The film remains somewhat faithful to its original source material, but only in the most superficial ways. The screenplay incorporates original dialogue with grace and panache. The sets, costumes and photography of the film are the most impressive and faithful part. V’s Shadow Gallery is almost identical to Lloyd's illustration, right down to his disco ball. McTeague manages to translate Moore’s “Valerie,” chapter well to the screen, depicting the moving story of a gay woman persecuted and killed by the government. In a film filled with forced and hollow pathos, this segment is probably the most affecting.

Unfortunately, the filmmakers miss the mark when it comes to the underlying themes of Moore’s work. The audience is force-fed the idea that V’s movement is right, rather than being allowed to decide for themselves. It is the moral ambiguity of V’s acts that make the story so interesting. The central theme of the series is the rationalization of carnage in the name of a higher purpose. The government’s higher purpose is to maintain stability; V’s higher purpose is to gain freedom.
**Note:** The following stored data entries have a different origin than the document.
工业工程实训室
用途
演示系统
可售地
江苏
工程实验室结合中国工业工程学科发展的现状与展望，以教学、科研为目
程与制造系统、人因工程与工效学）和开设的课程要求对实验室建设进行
One of the problems with adapting a work for the screen is that you often either have to change nothing or change everything. V for Vendetta changes enough to make its narrative suffer and its plot appear flimsy. For example, the comic had Inspector Finch dropping acid to reach his revelations; in the film, he simply has "feelings," that "tell him where to look." All in all, I was disappointed by Finch’s lack of development in the film. He is an interesting character and deserves better than a few throwaway lines. The focus is, instead, on Evie, who is intended to become the next anarchist in a long line of anarchists. Too bad she's too busy losing her battle with the English accent to wage war on anything else. The film takes a serious wrong turn in trying to implant a love story. When Evie grabs V while standing next to a subway car full of fertilizer and plastic explosives and says, “V, it’s not too late, we could run away together,” I just about wet myself with laughter. Her love for the idea of V might be understandable, but her love for V himself is unsupported by the rest of the film. It makes no sense, it stands out, it cheapens the whole thing.

V for Vendetta has some amazing photography of London and some truly spectacular explosions. That said, it is sorely lacking on the fight scenes. I love a good Matrix-style bullet-time hand-to-hand scene as much as the next lady, but V features such choppy and poorly photographed fight scenes that I was left wondering if I was missing something.

The movie is not so much about terrorism as it is about anarchy and revolution. However, as the French discovered in the 18th century, where does revolution end and terrorism begin? Rather than respecting its audience enough to leave us with that open-ended question, it simply tells us what we’re supposed to think. It’s enough to make you wonder who Big Brother really is.

Trivia: James Purefoy, who plays Guy Fawkes in the beginning of the film was the original casting choice for V. He left after 6 weeks of filming (no one will disclose why) but the filmmakers left the sequence as it was.